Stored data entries

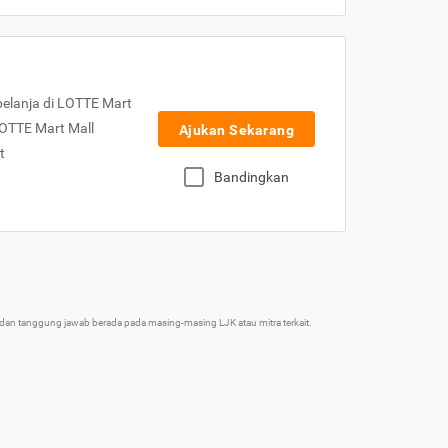
elanja di LOTTE Mart
LOTTE Mart Mall
Ajukan Sekarang
t
Bandingkan
an tanggung jawab berada pada masing-masing LJK atau mitra terkait.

## WHAT THIS TASK INVOLVES
Repeat each of the entries above exactly, but do not carry over the pictures.

## EXERCISE RESPONSE
elanja di LOTTE Mart
LOTTE Mart Mall
Ajukan Sekarang
t
Bandingkan
an tanggung jawab berada pada masing-masing LJK atau mitra terkait.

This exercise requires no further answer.